Arthropod Cuticular Hairs: Tactile Sensors and the Refinement of Stimulus Transformation

Abstract

Arthropods are richly supplied with mechanosensitive cuticular hairs. Much of the refinement of these sensors including their specificity and their sometimes exquisite sensitivity lies in the mechanical processes characterizing the uptake and transformation of their adequate stimulus. In order to understand these processes the application of approaches used in engineering is highly rewarding. In this chapter we report on micromechanical measurements and the application of Finite Element analysis to spider tactile hairs after first contrasting these with hairs responding to airflow. The most relevant mechanical difference between these two types of hairlike sensors is the stiffness of their articulation, which is larger by about four powers of ten in tactile hairs.
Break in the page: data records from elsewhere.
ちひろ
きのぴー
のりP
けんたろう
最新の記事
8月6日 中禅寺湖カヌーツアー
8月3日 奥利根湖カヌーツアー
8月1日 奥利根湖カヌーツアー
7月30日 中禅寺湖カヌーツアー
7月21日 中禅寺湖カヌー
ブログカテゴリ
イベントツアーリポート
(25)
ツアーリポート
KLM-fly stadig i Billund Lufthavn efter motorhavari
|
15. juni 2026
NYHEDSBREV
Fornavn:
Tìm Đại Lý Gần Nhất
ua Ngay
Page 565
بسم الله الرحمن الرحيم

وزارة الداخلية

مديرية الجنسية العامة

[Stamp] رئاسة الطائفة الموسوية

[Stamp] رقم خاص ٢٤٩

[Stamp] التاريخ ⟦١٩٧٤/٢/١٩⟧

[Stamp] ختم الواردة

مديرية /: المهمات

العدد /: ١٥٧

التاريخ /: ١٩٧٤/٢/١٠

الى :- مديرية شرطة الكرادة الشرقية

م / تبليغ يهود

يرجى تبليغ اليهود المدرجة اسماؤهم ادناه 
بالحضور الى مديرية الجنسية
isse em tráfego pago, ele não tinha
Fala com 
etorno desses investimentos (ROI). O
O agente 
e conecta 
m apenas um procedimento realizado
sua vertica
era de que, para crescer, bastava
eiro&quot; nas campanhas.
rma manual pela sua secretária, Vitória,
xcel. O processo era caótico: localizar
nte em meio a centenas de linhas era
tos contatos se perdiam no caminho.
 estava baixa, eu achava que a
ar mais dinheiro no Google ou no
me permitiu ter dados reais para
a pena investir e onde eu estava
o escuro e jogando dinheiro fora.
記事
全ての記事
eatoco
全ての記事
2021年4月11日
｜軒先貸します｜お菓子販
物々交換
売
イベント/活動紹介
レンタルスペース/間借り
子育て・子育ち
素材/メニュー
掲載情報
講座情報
As a consequence tactile hairs are not only deflected but in addition bent by the stimulus. Their actual bending is dominated by the modulus of elasticity of the hair shaft and the second moment of area and its changes along the hair. The spider tactile hairs examined perfectly combine high sensitivity (threshold deflection by torques measuring ca. 5 × 10−10 Nm) with efficient protection from being overloaded. They may be classified as lightweight structures of equal maximum strength, representing sophisticated micro-electromechanical systems.